発電時にCO2を排出しない技術として脚光を浴びる原子力発電。世界中で開発競争が激しくなる中で,ひときわ注目を集めるベンチャー企業がある。Bill Gates氏が出資する,TerraPower社だ。同社の開発する原子力発電システムは,経済性や安全性,核不拡散などを同時に満たすという。TerraPower社は,この夢のような原子力発電システムの実現に向けて,世界中から技術を呼び込み始めた。

夢の原子力発電を目指す

 2006年のある日。知的財産投資会社の米Intellectual Ventures Management, LLC(IV社)に,さまざまな分野の専門家が集まっていた。同社で恒例となった,将来技術について議論する会議「invention session」を開催するためだ。IV社の二人の創業者が共に米Microsoft Corp.出身ということもあってか,会議室にはBill Gates氏の姿もあった。

 会議では,エネルギー問題の解決に向けて,新たな原子力発電システムの開発にも話が及んだ。安全性や経済性に加えて,核不拡散や廃棄物の削減といった要件を満たすにはどうしたらいいのか。一つの解として,燃料交換を長期間不要とするアイデアが提示された。アイデア自体は,古くからあるものだ。会議に参加した原子力発電の専門家であるLowell Wood氏も,「水爆の父」として知られるEdward Teller氏との共著で1996年にこのアイデアの論文を発表している。しかし,実現には至っていない。

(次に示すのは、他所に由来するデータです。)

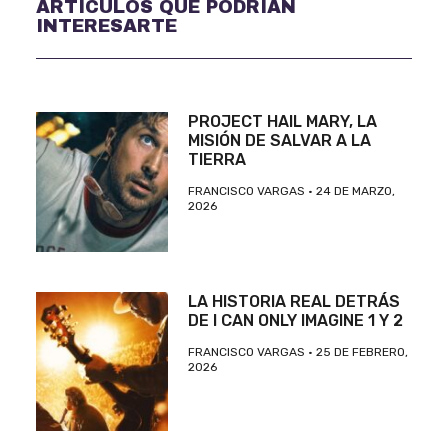
ARTÍCULOS QUE PODRÍAN
INTERESARTE
PROJECT HAIL MARY, LA
MISIÓN DE SALVAR A LA
TIERRA
FRANCISCO VARGAS
24 DE MARZO,
2026
LA HISTORIA REAL DETRÁS
DE I CAN ONLY IMAGINE 1 Y 2
FRANCISCO VARGAS
25 DE FEBRERO,
2026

 今ならスーパーコンピュータなどを使って,開発を加速できるかもしれない。そう考えたIV社は,ベンチャー企業の米TerraPower, LLCを設立して,理想の原子力発電システムの実現を目指すことを決める。出資者にはIV社のほかに,Bill Gates氏も名を連ねた。

ほかのエネルギー技術に波及

 理想の原子力発電システムの実現を目指しているのは,TerraPower社だけではない。発電時にCO2を排出しない技術として脚光を浴びる原子力発電システムは,世界中で開発が活発になっている。